• [WORK ORDER]
Your answer must be an exact repetition of every record.
** WORKING DATA follows **
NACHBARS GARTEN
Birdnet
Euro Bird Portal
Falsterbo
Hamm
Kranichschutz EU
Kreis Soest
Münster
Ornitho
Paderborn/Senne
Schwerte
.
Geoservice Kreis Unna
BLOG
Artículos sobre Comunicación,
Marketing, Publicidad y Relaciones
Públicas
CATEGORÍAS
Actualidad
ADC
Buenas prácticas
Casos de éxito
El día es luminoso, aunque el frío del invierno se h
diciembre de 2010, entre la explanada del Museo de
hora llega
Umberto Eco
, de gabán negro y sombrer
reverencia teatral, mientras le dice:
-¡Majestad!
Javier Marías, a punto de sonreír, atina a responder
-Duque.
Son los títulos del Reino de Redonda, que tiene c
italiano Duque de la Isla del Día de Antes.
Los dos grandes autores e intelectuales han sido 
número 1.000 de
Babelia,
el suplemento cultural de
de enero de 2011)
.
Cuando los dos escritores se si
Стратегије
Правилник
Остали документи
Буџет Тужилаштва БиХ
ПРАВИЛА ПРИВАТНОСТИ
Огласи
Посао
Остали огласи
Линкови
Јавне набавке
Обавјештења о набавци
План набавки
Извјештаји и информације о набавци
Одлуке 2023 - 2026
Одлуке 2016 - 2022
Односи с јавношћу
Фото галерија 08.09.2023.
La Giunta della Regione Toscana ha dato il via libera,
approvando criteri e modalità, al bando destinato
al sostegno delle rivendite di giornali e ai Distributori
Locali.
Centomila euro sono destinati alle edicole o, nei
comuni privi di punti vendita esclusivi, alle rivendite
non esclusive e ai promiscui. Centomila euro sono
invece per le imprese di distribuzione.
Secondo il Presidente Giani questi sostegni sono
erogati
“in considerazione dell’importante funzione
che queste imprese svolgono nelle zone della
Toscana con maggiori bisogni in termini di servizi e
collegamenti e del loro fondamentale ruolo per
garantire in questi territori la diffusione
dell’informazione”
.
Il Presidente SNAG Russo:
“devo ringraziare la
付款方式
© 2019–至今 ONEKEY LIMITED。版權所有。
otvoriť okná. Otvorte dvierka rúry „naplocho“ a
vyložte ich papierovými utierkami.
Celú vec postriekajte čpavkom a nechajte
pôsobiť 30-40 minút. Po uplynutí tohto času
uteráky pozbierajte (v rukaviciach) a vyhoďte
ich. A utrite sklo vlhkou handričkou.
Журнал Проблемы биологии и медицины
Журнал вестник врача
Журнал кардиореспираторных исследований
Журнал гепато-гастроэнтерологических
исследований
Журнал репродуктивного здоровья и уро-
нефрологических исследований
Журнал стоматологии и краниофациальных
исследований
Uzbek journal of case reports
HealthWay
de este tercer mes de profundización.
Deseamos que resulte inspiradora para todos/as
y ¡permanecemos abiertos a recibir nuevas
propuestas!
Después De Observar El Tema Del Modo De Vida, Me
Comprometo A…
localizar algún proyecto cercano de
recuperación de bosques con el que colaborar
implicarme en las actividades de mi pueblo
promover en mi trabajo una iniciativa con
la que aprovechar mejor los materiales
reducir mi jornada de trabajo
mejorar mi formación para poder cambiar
** End of WORKING DATA **
• [RESPONSE FOR THIS EXERCISE]
NACHBARS GARTEN
Birdnet
Euro Bird Portal
Falsterbo
Hamm
Kranichschutz EU
Kreis Soest
Münster
Ornitho
Paderborn/Senne
Schwerte
.
Geoservice Kreis Unna
BLOG
Artículos sobre Comunicación,
Marketing, Publicidad y Relaciones
Públicas
CATEGORÍAS
Actualidad
ADC
Buenas prácticas
Casos de éxito
El día es luminoso, aunque el frío del invierno se h
diciembre de 2010, entre la explanada del Museo de
hora llega
Umberto Eco
, de gabán negro y sombrer
reverencia teatral, mientras le dice:
-¡Majestad!
Javier Marías, a punto de sonreír, atina a responder
-Duque.
Son los títulos del Reino de Redonda, que tiene c
italiano Duque de la Isla del Día de Antes.
Los dos grandes autores e intelectuales han sido 
número 1.000 de
Babelia,
el suplemento cultural de
de enero de 2011)
.
Cuando los dos escritores se si
Стратегије
Правилник
Остали документи
Буџет Тужилаштва БиХ
ПРАВИЛА ПРИВАТНОСТИ
Огласи
Посао
Остали огласи
Линкови
Јавне набавке
Обавјештења о набавци
План набавки
Извјештаји и информације о набавци
Одлуке 2023 - 2026
Одлуке 2016 - 2022
Односи с јавношћу
Фото галерија 08.09.2023.
La Giunta della Regione Toscana ha dato il via libera,
approvando criteri e modalità, al bando destinato
al sostegno delle rivendite di giornali e ai Distributori
Locali.
Centomila euro sono destinati alle edicole o, nei
comuni privi di punti vendita esclusivi, alle rivendite
non esclusive e ai promiscui. Centomila euro sono
invece per le imprese di distribuzione.
Secondo il Presidente Giani questi sostegni sono
erogati
“in considerazione dell’importante funzione
che queste imprese svolgono nelle zone della
Toscana con maggiori bisogni in termini di servizi e
collegamenti e del loro fondamentale ruolo per
garantire in questi territori la diffusione
dell’informazione”
.
Il Presidente SNAG Russo:
“devo ringraziare la
付款方式
© 2019–至今 ONEKEY LIMITED。版權所有。
otvoriť okná. Otvorte dvierka rúry „naplocho“ a
vyložte ich papierovými utierkami.
Celú vec postriekajte čpavkom a nechajte
pôsobiť 30-40 minút. Po uplynutí tohto času
uteráky pozbierajte (v rukaviciach) a vyhoďte
ich. A utrite sklo vlhkou handričkou.
Журнал Проблемы биологии и медицины
Журнал вестник врача
Журнал кардиореспираторных исследований
Журнал гепато-гастроэнтерологических
исследований
Журнал репродуктивного здоровья и уро-
нефрологических исследований
Журнал стоматологии и краниофациальных
исследований
Uzbek journal of case reports
HealthWay
de este tercer mes de profundización.
Deseamos que resulte inspiradora para todos/as
y ¡permanecemos abiertos a recibir nuevas
propuestas!
Después De Observar El Tema Del Modo De Vida, Me
Comprometo A…
localizar algún proyecto cercano de
recuperación de bosques con el que colaborar
implicarme en las actividades de mi pueblo
promover en mi trabajo una iniciativa con
la que aprovechar mejor los materiales
reducir mi jornada de trabajo
mejorar mi formación para poder cambiar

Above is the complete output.